Imagine looking out and seeing a sea of people going from the end of the beach all the way up to the water. Everyone is excited, many people are singing, and every so often you start to see a large portion of the crowd begin to move like one, with a big Ganesh in the middle as they all head towards the sea. You can watch the people and the Ganesh until it suddenly sinks and cheers go out. But when you look somewhere else the same thing is happening all over again.

D and I decided we wanted to follow a Ganesh from beginning to end. So we spotted a big one, left our table, and went out to join in. The crowd surrounding it was huge. The Ganesh was taller than any man and everyone was surrounding it, singing, and celebrating. They then lifted our Ganesh onto a cart (slowly but surely) and began to wheel it toward the sea with everyone still singing and celebrating. We ran with it, joining in and letting ourselves get caught up in the moment.

Our Ganesh going out to sea

I was so caught up I didn’t realize I’d gone right into the water up to my thigh. I turned around and saw D had not followed me – Mumbai’s beaches are notoriously dirty. Oil and other unpleasantries mix to create a blackened version of the sea. With the many Ganesh statues the water becomes an even more dangerous place (There are many people here who are understandably against Ganpati because of the horrible implications of thousands of plaster and chemically painted statues being left at the sea floor). I stepped back, ignored my dirty legs and watched as our Ganesh was taken out to sea. And then, in and instant, he was gone. He had gone to the bottom of the ocean and everyone was cheering. We’d been allowed to share in this one group’s moment of their Ganpati and we felt it was ours too (To watch a video of ‘our’ Ganesh and his journey, see below).

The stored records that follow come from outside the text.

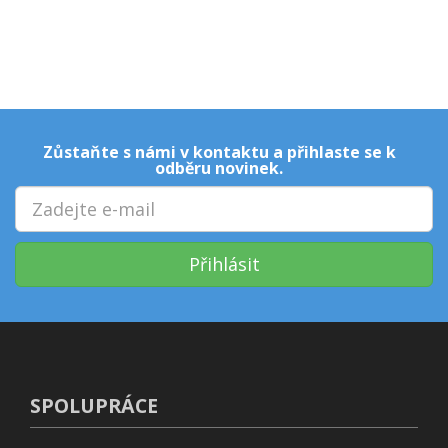
Zůstaňte s námi v kontaktu a přihlaste se k
odběru novinek.
Přihlásit
SPOLUPRÁCE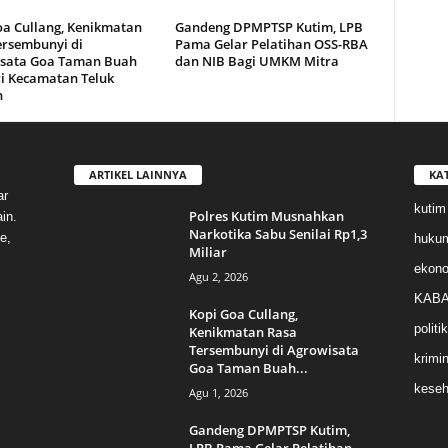
oa Cullang, Kenikmatan
Gandeng DPMPTSP Kutim, LPB
ersembunyi di
Pama Gelar Pelatihan OSS-RBA
sata Goa Taman Buah
dan NIB Bagi UMKM Mitra
i Kecamatan Teluk
n
ARTIKEL LAINNYA
KA
ar
kutim
Polres Kutim Musnahkan
in.
Narkotika Sabu Senilai Rp1,3
e,
huku
Miliar
ekon
Agu 2, 2026
KABA
Kopi Goa Cullang,
politik
Kenikmatan Rasa
Tersembunyi di Agrowisata
krimin
Goa Taman Buah...
keseh
Agu 1, 2026
Gandeng DPMPTSP Kutim,
LPB Pama Gelar Pelatihan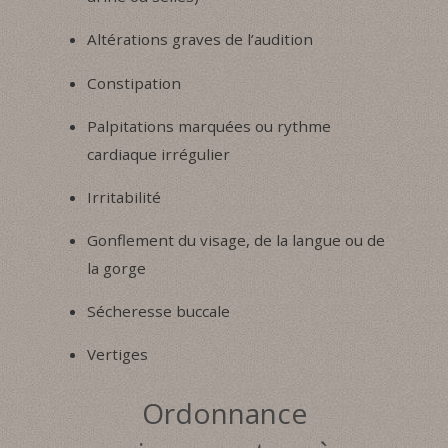
Altérations graves de l’audition
Constipation
Palpitations marquées ou rythme
cardiaque irrégulier
Irritabilité
Gonflement du visage, de la langue ou de
la gorge
Sécheresse buccale
Vertiges
Ordonnance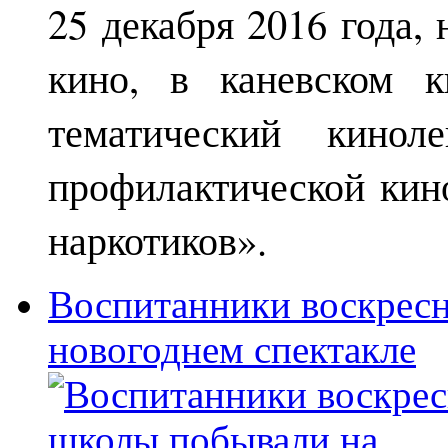
25 декабря 2016 года,
кино, в каневском к
тематический кинол
профилактической кин
наркотиков».
Воспитанники воскрес
новогоднем спектакле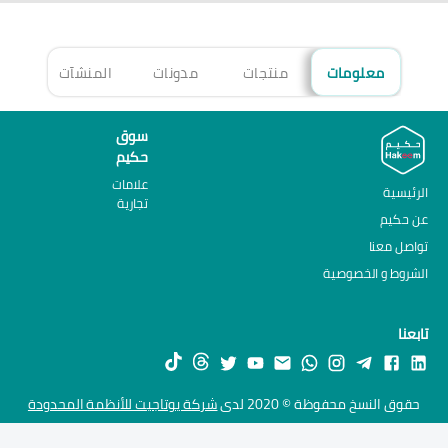
معلومات
منتجات
مدونات
المنشآت
الأ
سوق
حكيم
علامات
الرئيسية
تجارية
عن حكيم
تواصل معنا
الشروط و الخصوصية
تابعنا
حقوق النسخ محفوظة © 2020 لدى
شركة يوتاجيت للأنظمة المحدودة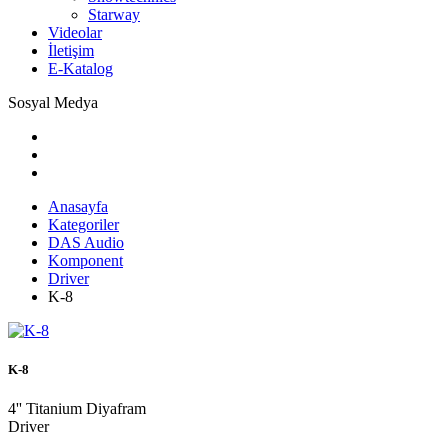
Starway
Videolar
İletişim
E-Katalog
Sosyal Medya
Anasayfa
Kategoriler
DAS Audio
Komponent
Driver
K-8
K-8
4'' Titanium Diyafram
Driver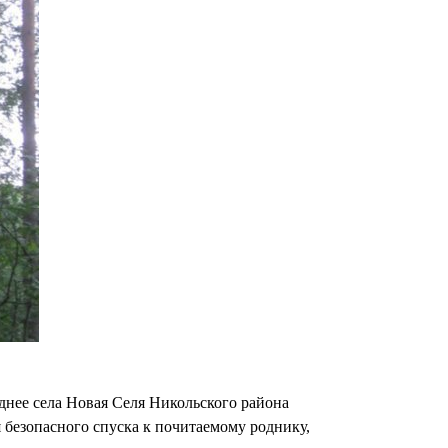
днее села Новая Селя Никольского района
 безопасного спуска к почитаемому роднику,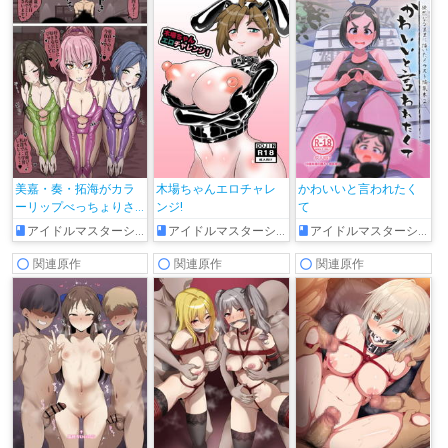
美嘉・奏・拓海がカラ
木場ちゃんエロチャレ
かわいいと言われたく
ーリップべっちょりさ
ンジ!
て
ーびす♥
アイドルマスターシンデレラガールズ
アイドルマスターシンデレラガールズ
アイドルマスターシンデレラガールズ
関連原作
関連原作
関連原作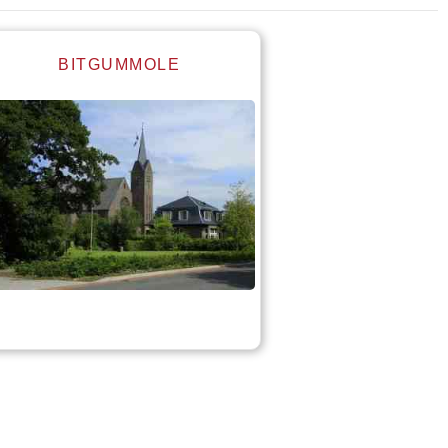
BITGUMMOLE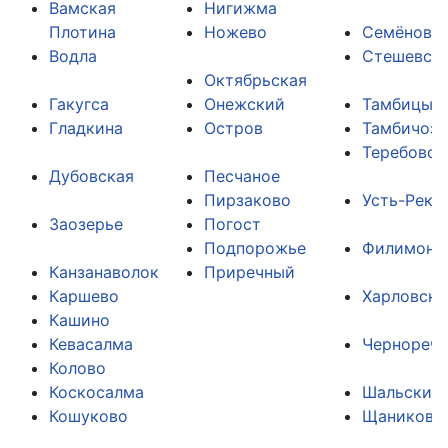
Вамская
Нигижма
Плотина
Ножево
Семёново
Водла
Стешевск
Октябрьская
Гакугса
Онежский
Тамбицы
Гладкина
Остров
Тамбичозе
Теребовск
Дубовская
Песчаное
Пирзаково
Усть-Река
Заозерье
Погост
Подпорожье
Филимоно
Канзанаволок
Приречный
Каршево
Харловска
Кашино
Кевасалма
Чернорече
Колово
Коскосалма
Шальский
Кошуково
Щаниковс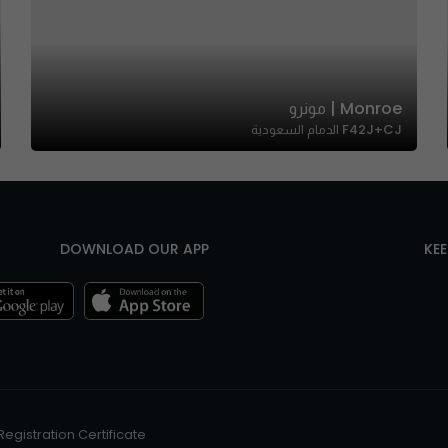
Monroe | مونرو
F42J+CJ الدمام السعودية
DOWNLOAD OUR APP
KE
Registration Certificate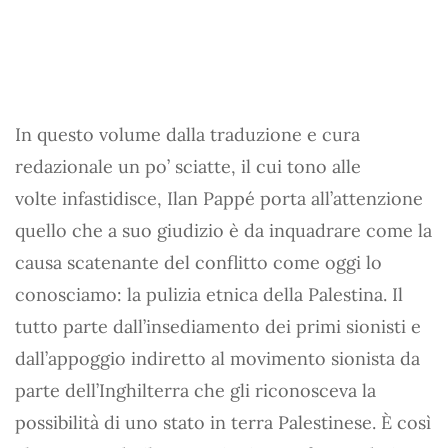
In questo volume dalla traduzione e cura
redazionale un po’ sciatte, il cui tono alle
volte infastidisce, Ilan Pappé porta all’attenzione
quello che a suo giudizio è da inquadrare come la
causa scatenante del conflitto come oggi lo
conosciamo: la pulizia etnica della Palestina. Il
tutto parte dall’insediamento dei primi sionisti e
dall’appoggio indiretto al movimento sionista da
parte dell’Inghilterra che gli riconosceva la
possibilità di uno stato in terra Palestinese. È così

The crowd growing as night falls on Juhu beach

We went back to the bar, exhilarated and excited. We stayed awhile longer, watching the crowd swell more and more as time went on. We left after it got dark, but for most real celebrants the night was just beginning. As we drove home, one side of the road was closed as thousands of people were in their own processions with their own Ganesh, making their way towards the sea.

I asked our driver how his night was. “I hadn’t seen the Ganesh immersion since I was a boy. I always avoid it now. But you know, it was really fun to see it.” Yes it truly was.